> **WHAT YOU ARE ASKED TO DO**
The whole listing that follows is to be restated word for word, images excluded.

> **GIVEN RECORDS**
* * * * *
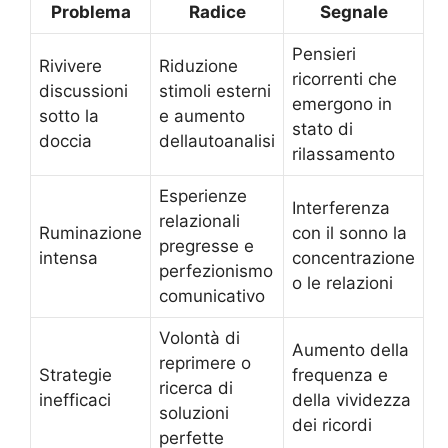
Problema
Radice
Segnale
Pensieri
Rivivere
Riduzione
ricorrenti che
discussioni
stimoli esterni
emergono in
sotto la
e aumento
stato di
doccia
dellautoanalisi
rilassamento
Esperienze
Interferenza
relazionali
Ruminazione
con il sonno la
pregresse e
intensa
concentrazione
perfezionismo
o le relazioni
comunicativo
Volontà di
Aumento della
reprimere o
Strategie
frequenza e
ricerca di
inefficaci
della vividezza
soluzioni
dei ricordi
perfette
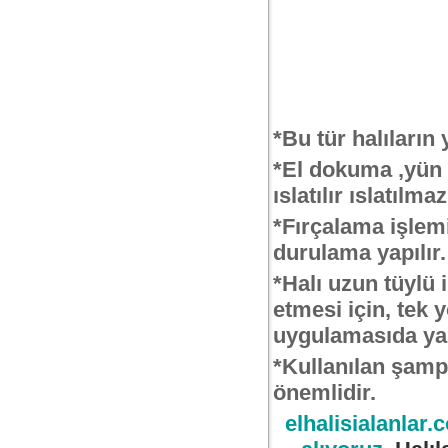
*Bu tür halıların
*El dokuma ,yün h
ıslatılır ıslatıl
*Fırçalama işlemi 
durulama yapılır.
*Halı uzun tüylü 
etmesi için, tek 
uygulamasıda yapı
*Kullanılan şampu
önemlidir.
elhalisialanlar.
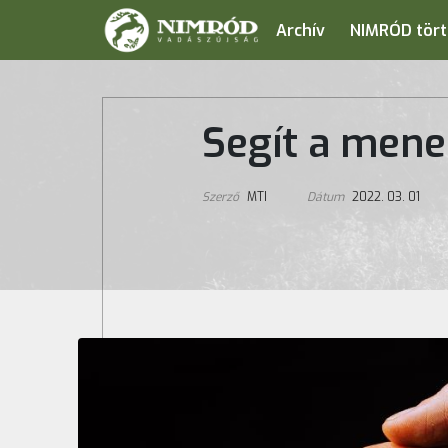
Archív
NIMRÓD tört
Segít a mene
Szerző
MTI
Dátum
2022. 03. 01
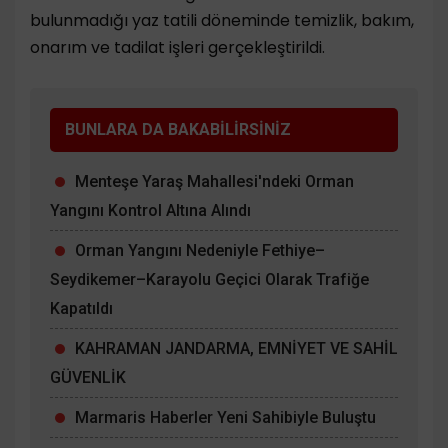
bulunmadığı yaz tatili döneminde temizlik, bakım,
onarım ve tadilat işleri gerçekleştirildi.
BUNLARA DA BAKABİLİRSİNİZ
Menteşe Yaraş Mahallesi'ndeki Orman
Yangını Kontrol Altına Alındı
Orman Yangını Nedeniyle Fethiye–
Seydikemer–Karayolu Geçici Olarak Trafiğe
Kapatıldı
KAHRAMAN JANDARMA, EMNİYET VE SAHİL
GÜVENLİK
Marmaris Haberler Yeni Sahibiyle Buluştu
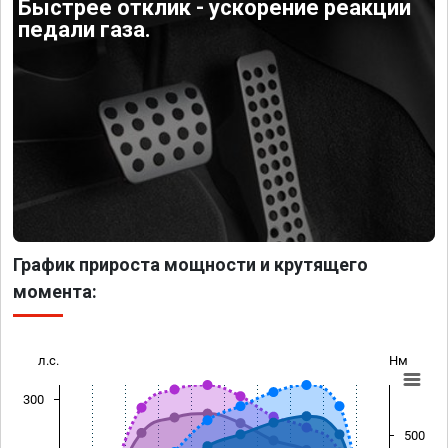
Быстрее отклик - ускорение реакции
педали газа.
График прироста мощности и крутящего
момента:
л.с.
Нм
300
500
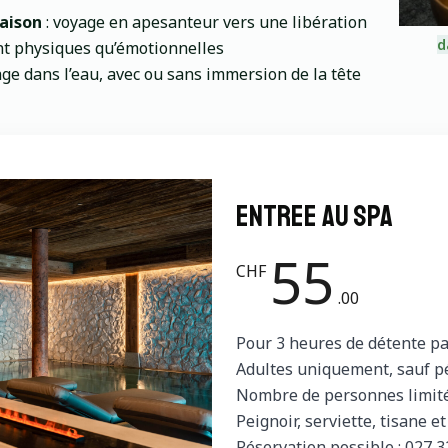
taison
: voyage en apesanteur vers une libération
d
ant physiques qu’émotionnelles
ge dans l’eau, avec ou sans immersion de la tête
Entree au spa
55
CHF
.00
Pour 3 heures de détente pa
Adultes uniquement, sauf pé
Nombre de personnes limité, 
Peignoir, serviette, tisane e
Réservation possible : 027 3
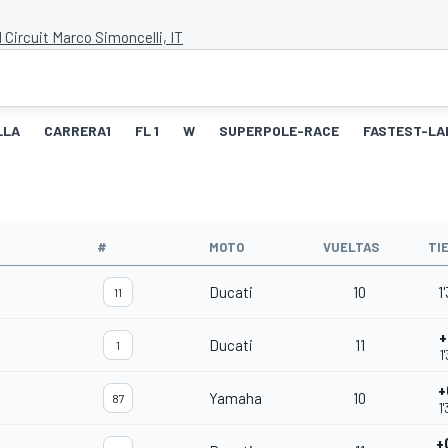
 Circuit Marco Simoncelli, IT
LLA
CARRERA1
FL 1
W
SUPERPOLE-RACE
FASTEST-LA
#
MOTO
VUELTAS
TI
Ducati
10
1
11
+
Ducati
11
1
1
+
Yamaha
10
87
1
+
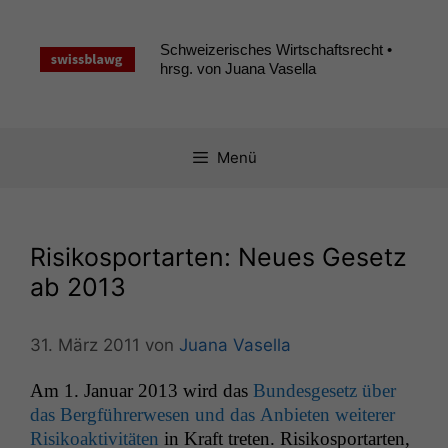
Zum
Inhalt
Schweizerisches Wirtschaftsrecht •
springen
hrsg. von Juana Vasella
Menü
Risikosportarten: Neues Gesetz
ab 2013
31. März 2011
von
Juana Vasella
Am 1. Jan­u­ar 2013 wird das
Bun­des­ge­setz über
das Bergführerwe­sen und das Anbi­eten weit­er­er
Risikoak­tiv­itäten
in Kraft treten. Risikosportarten,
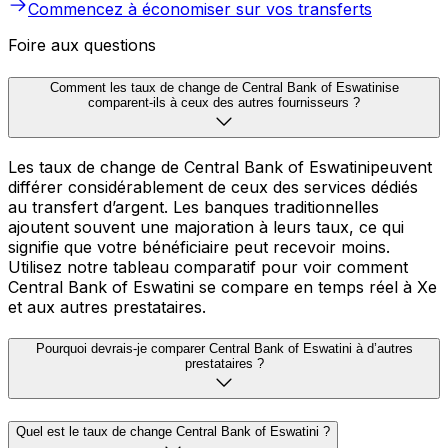
Commencez à économiser sur vos transferts
Foire aux questions
Comment les taux de change de Central Bank of Eswatinise
comparent-ils à ceux des autres fournisseurs ?
Les taux de change de Central Bank of Eswatinipeuvent
différer considérablement de ceux des services dédiés
au transfert d’argent. Les banques traditionnelles
ajoutent souvent une majoration à leurs taux, ce qui
signifie que votre bénéficiaire peut recevoir moins.
Utilisez notre tableau comparatif pour voir comment
Central Bank of Eswatini se compare en temps réel à Xe
et aux autres prestataires.
Pourquoi devrais-je comparer Central Bank of Eswatini à d’autres
prestataires ?
Quel est le taux de change Central Bank of Eswatini ?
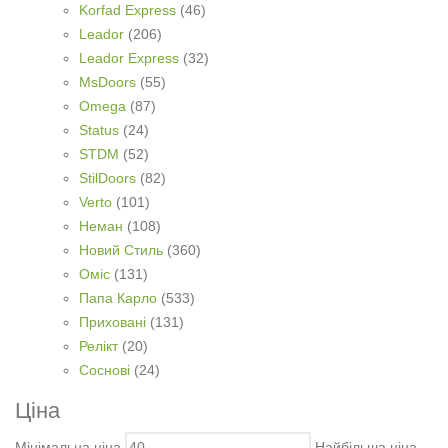
Korfad Express
(46)
Leador
(206)
Leador Express
(32)
MsDoors
(55)
Omega
(87)
Status
(24)
STDM
(52)
StilDoors
(82)
Verto
(101)
Неман
(108)
Новий Стиль
(360)
Оміс
(131)
Папа Карло
(533)
Приховані
(131)
Релікт
(20)
Соснові
(24)
Ціна
Мінімальна ціна
Найбільша ціна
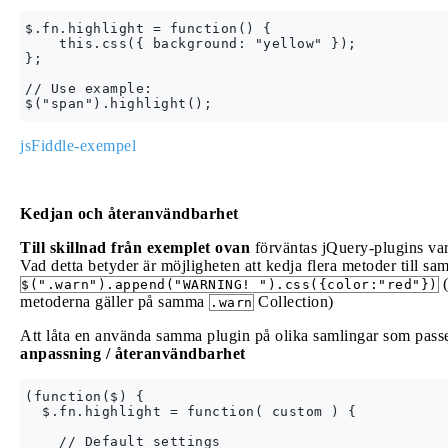
$.fn.highlight = function() {

    this.css({ background: "yellow" });

};

// Use example:

jsFiddle-exempel
Kedjan och återanvändbarhet
Till skillnad från exemplet ovan
förväntas jQuery-plugins va
Vad detta betyder är möjligheten att kedja flera metoder till 
(
$(".warn").append("WARNING! ").css({color:"red"})
metoderna gäller på samma
Collection)
.warn
Att låta en använda samma plugin på olika samlingar som passera
anpassning / återanvändbarhet
(function($) {

  $.fn.highlight = function( custom ) {

    // Default settings
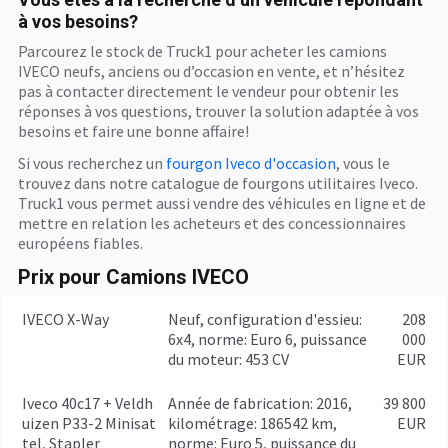
à vos besoins?
Parcourez le stock de Truck1 pour acheter les camions
IVECO neufs, anciens ou d’occasion en vente, et n’hésitez
pas à contacter directement le vendeur pour obtenir les
réponses à vos questions, trouver la solution adaptée à vos
besoins et faire une bonne affaire!
Si vous recherchez un
fourgon Iveco d'occasion
, vous le
trouvez dans notre catalogue de fourgons utilitaires Iveco.
Truck1 vous permet aussi vendre des véhicules en ligne et de
mettre en relation les acheteurs et des concessionnaires
européens fiables.
Prix pour Camions IVECO
IVECO X-Way
Neuf, configuration d'essieu:
208
6x4, norme: Euro 6, puissance
000
du moteur: 453 CV
EUR
Iveco 40c17 + Veldh
année de fabrication: 2016,
39 800
uizen P33-2 Minisat
kilométrage: 186542 km,
EUR
tel, Stapler
norme: Euro 5, puissance du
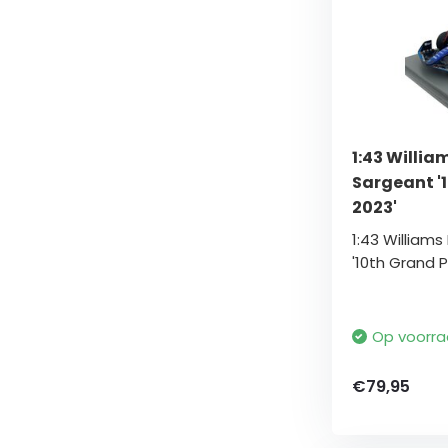
1:43 William
Sargeant '
2023'
1:43 Williams
'10th Grand P.
Op voorr
€79,95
* * * * *
> **FINAL ANSWER**
Problema
Radice
Segnale
Pensieri
Rivivere
Riduzione
ricorrenti che
discussioni
stimoli esterni
emergono in
sotto la
e aumento
stato di
doccia
dellautoanalisi
rilassamento
Esperienze
Interferenza
relazionali
Ruminazione
con il sonno la
pregresse e
intensa
concentrazione
perfezionismo
o le relazioni
comunicativo
Volontà di
Aumento della
reprimere o
Strategie
frequenza e
ricerca di
inefficaci
della vividezza
soluzioni
dei ricordi
perfette
*Bu tür halıların
*El dokuma ,yün h
ıslatılır ıslatıl
*Fırçalama işlemi 
durulama yapılır.
*Halı uzun tüylü 
etmesi için, tek 
uygulamasıda yapı
*Kullanılan şampu
önemlidir.
elhalisialanlar.
Archív
NIMRÓD tört
Segít a mene
Szerző
MTI
Dátum
2022. 03. 01
bulunmadığı yaz tatili döneminde temizlik, bakım,
onarım ve tadilat işleri gerçekleştirildi.
BUNLARA DA BAKABİLİRSİNİZ
Menteşe Yaraş Mahallesi'ndeki Orman
Yangını Kontrol Altına Alındı
Orman Yangını Nedeniyle Fethiye–
Seydikemer–Karayolu Geçici Olarak Trafiğe
Kapatıldı
KAHRAMAN JANDARMA, EMNİYET VE SAHİL
GÜVENLİK
Marmaris Haberler Yeni Sahibiyle Buluştu
Быстрее отклик - ускорение реакции
педали газа.
График прироста мощности и крутящего
момента:
л.с.
Нм
300
500
taison
: voyage en apesanteur vers une libération
d
ant physiques qu’émotionnelles
ge dans l’eau, avec ou sans immersion de la tête
Entree au spa
55
CHF
.00
Pour 3 heures de détente pa
Adultes uniquement, sauf pé
Nombre de personnes limité, 
Peignoir, serviette, tisane e
Réservation possible : 027 3
 Circuit Marco Simoncelli, IT
LLA
CARRERA1
FL 1
W
SUPERPOLE-RACE
FASTEST-LA
#
MOTO
VUELTAS
TI
Ducati
10
1
11
+
Ducati
11
1
1
+
Yamaha
10
87
1
+
Zum
Inhalt
Schweizerisches Wirtschaftsrecht •
springen
hrsg. von Juana Vasella
Menü
Risikosportarten: Neues Gesetz
ab 2013
31. März 2011
von
Juana Vasella
Am 1. Jan­u­ar 2013 wird das
Bun­des­ge­setz über
das Bergführerwe­sen und das Anbi­eten weit­er­er
Risikoak­tiv­itäten
in Kraft treten. Risikosportarten,
Commencez à économiser sur vos transferts
Foire aux questions
Comment les taux de change de Central Bank of Eswatinise
comparent-ils à ceux des autres fournisseurs ?
Les taux de change de Central Bank of Eswatinipeuvent
différer considérablement de ceux des services dédiés
au transfert d’argent. Les banques traditionnelles
ajoutent souvent une majoration à leurs taux, ce qui
signifie que votre bénéficiaire peut recevoir moins.
Utilisez notre tableau comparatif pour voir comment
Central Bank of Eswatini se compare en temps réel à Xe
et aux autres prestataires.
Pourquoi devrais-je comparer Central Bank of Eswatini à d’autres
prestataires ?
Quel est le taux de change Central Bank of Eswatini ?
Korfad Express
(46)
Leador
(206)
Leador Express
(32)
MsDoors
(55)
Omega
(87)
Status
(24)
STDM
(52)
StilDoors
(82)
Verto
(101)
Неман
(108)
Новий Стиль
(360)
Оміс
(131)
Папа Карло
(533)
Приховані
(131)
Релікт
(20)
Соснові
(24)
Ціна
Мінімальна ціна
Найбільша ціна
$.fn.highlight = function() {

    this.css({ background: "yellow" });

};

// Use example:

jsFiddle-exempel
Kedjan och återanvändbarhet
Till skillnad från exemplet ovan
förväntas jQuery-plugins va
Vad detta betyder är möjligheten att kedja flera metoder till 
(
$(".warn").append("WARNING! ").css({color:"red"})
metoderna gäller på samma
Collection)
.warn
Att låta en använda samma plugin på olika samlingar som passera
anpassning / återanvändbarhet
(function($) {

  $.fn.highlight = function( custom ) {

    // Default settings
à vos besoins?
Parcourez le stock de Truck1 pour acheter les camions
IVECO neufs, anciens ou d’occasion en vente, et n’hésitez
pas à contacter directement le vendeur pour obtenir les
réponses à vos questions, trouver la solution adaptée à vos
besoins et faire une bonne affaire!
Si vous recherchez un
fourgon Iveco d'occasion
, vous le
trouvez dans notre catalogue de fourgons utilitaires Iveco.
Truck1 vous permet aussi vendre des véhicules en ligne et de
mettre en relation les acheteurs et des concessionnaires
européens fiables.
Prix pour Camions IVECO
IVECO X-Way
Neuf, configuration d'essieu:
208
6x4, norme: Euro 6, puissance
000
du moteur: 453 CV
EUR
Iveco 40c17 + Veldh
année de fabrication: 2016,
39 800
uizen P33-2 Minisat
kilométrage: 186542 km,
EUR
tel, Stapler
norme: Euro 5, puissance du
1:43 William
Sargeant '
2023'
1:43 Williams
'10th Grand P.
Op voorr
€79,95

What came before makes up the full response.